Prime minister Narendra Modi’s goal of reducing India’s import dependence on energy by 10 percentage points in another 8 years, from around 77% right now, and to 50% by 2030 is laudable, but it will take a lot more than what is being done right now. Exhorting people to give up their subsidies on LPG is a good thing and it is nice to know 2.8 lakh people have volunteered—but this adds up to a mere R100 crore while the LPG subsidy in the April-December period was a little under R35,000 crore. Getting the import intensity of energy down requires fixing the subsidy regime so that people consume less and the pricing regime so that firms produce more. While the government has taken credit for decontrolling diesel prices, the fact is the hard work on this was done by the UPA which increased prices of diesel by 40-50 paise per litre per month till the subsidy got removed—as a result of this, consumption of diesel got rationalised and, for instance, industry stopped burning it in their furnaces in place of furnace oil which was more expensive since it was not subsidised. A similar opportunity, however, was missed by the NDA and, while it is true LPG subsidies have been falling, this is only because global prices have been falling, not because the government has taken a conscious decision to cut subsidies.
Matters are not much better in the electricity sector.

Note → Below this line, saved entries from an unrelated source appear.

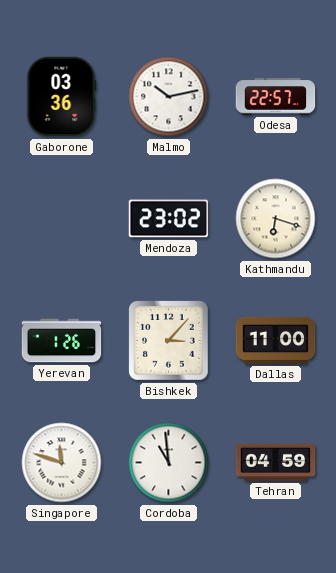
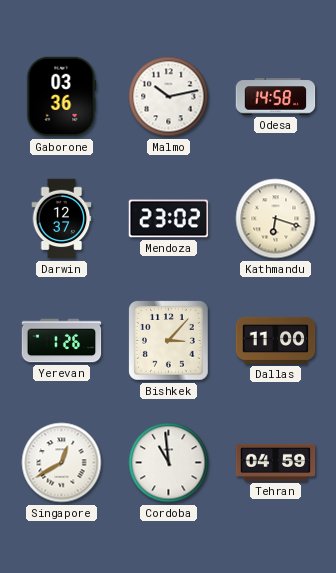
Odesa: 22:57 -> 14:58
Darwin: none -> 12:37
Singapore: 11:48 -> 12:40
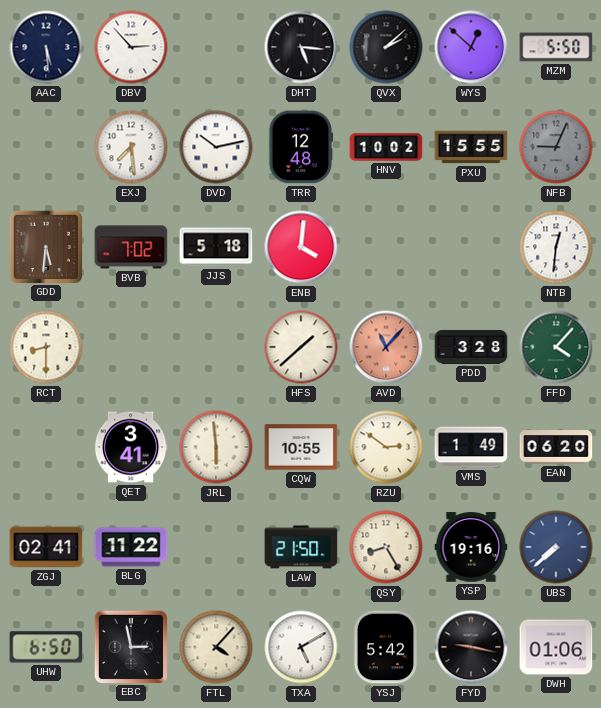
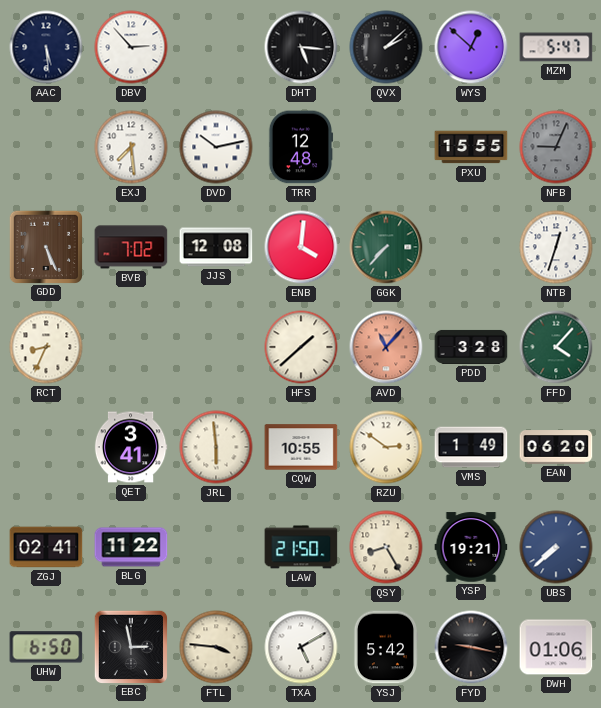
MZM: 5:50 -> 5:47
HNV: 10:02 -> none
GDD: 5:31 -> 5:26
JJS: 5:18 -> 12:08
GGK: none -> 7:37
NTB: 12:31 -> 12:33
RCT: 8:30 -> 8:34
YSP: 19:16 -> 19:21
FTL: 4:07 -> 3:46
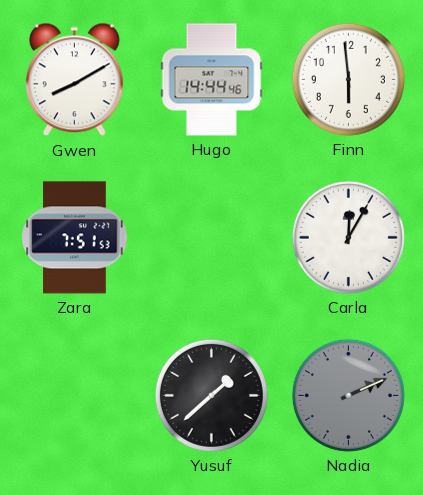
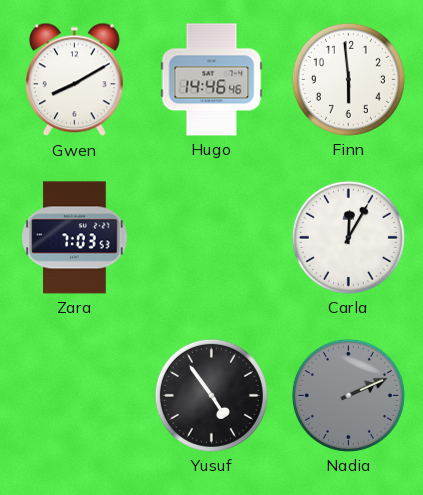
Hugo: 14:44 -> 14:46
Zara: 7:51 -> 7:03
Yusuf: 1:38 -> 4:54
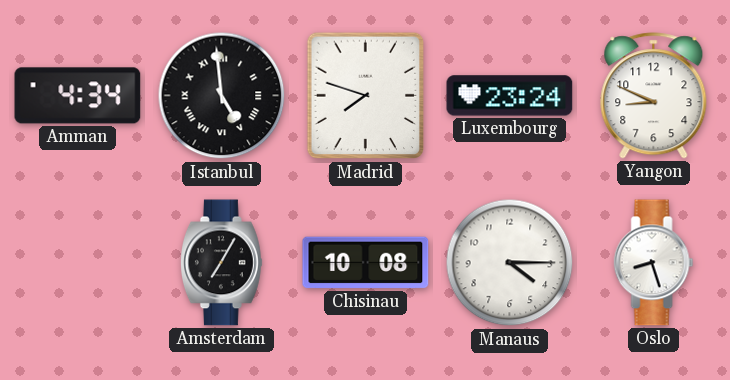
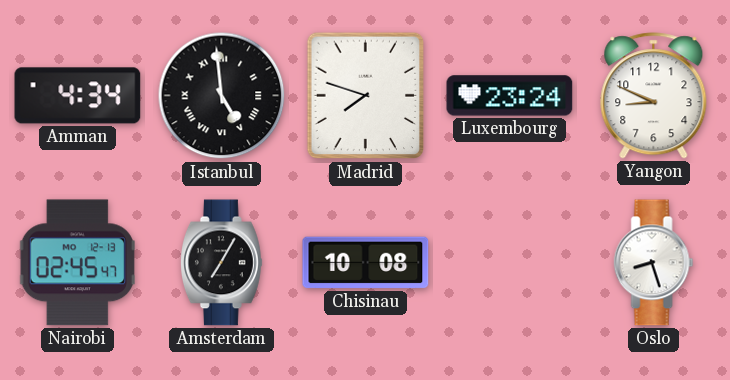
Nairobi: none -> 02:45
Manaus: 4:15 -> none
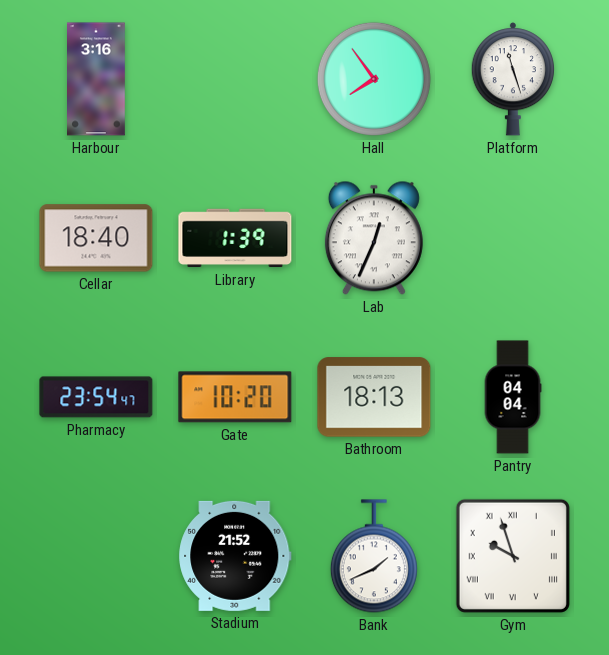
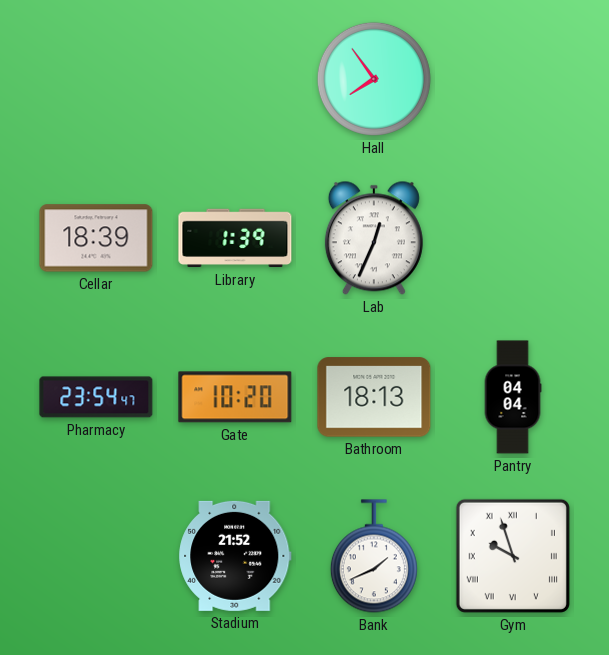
Harbour: 3:16 -> none
Platform: 11:27 -> none
Cellar: 18:40 -> 18:39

After a 14% tariff hike in FY13 when states were keen to sign on to the UPA government’s financial restructuring package, the hikes in FY14 came down to 7%, and to a mere 6% in FY15 in the 22 states that decided to increase electricity charges—all this when, right now, there is a loss of around R1 on each unit of power produced. Electricity pricing, it is true, is a state subject, but the Centre has not tried to incentivise states to raise tariffs—and certainly, an NDA government could have put pressure on NDA-ruled states to raise tariffs.
Things are worse when it comes to the supply-side. There is the obvious issue of natural gas pricing which has brought most exploration by both Reliance and ONGC to a halt since the current price offered by the government is not lucrative enough for the deep seas which is where most of India’s gas reserves are. But, as an FE analysis showed, under 15% of all oil and gas blocks awarded by the government are producing hydrocarbons today. While some firms found they could not explore due to their fields being in the path of navy firing ranges and ISRO rocket launches, others, including the public sector ONGC, have got into a spat with the DGH on what tests to carry out. Some others, like Cairn India, have not been able to get
extensions for their oilfields despite finding more oil/gas. In the case of coal, while captive mines have been auctioned to several players, till mines are allotted to commercial miners—that is at least a year away and could be more—there is little chance of a significant increase in supplies. On current form, achieving the prime minister’s ambitious goals seems tough.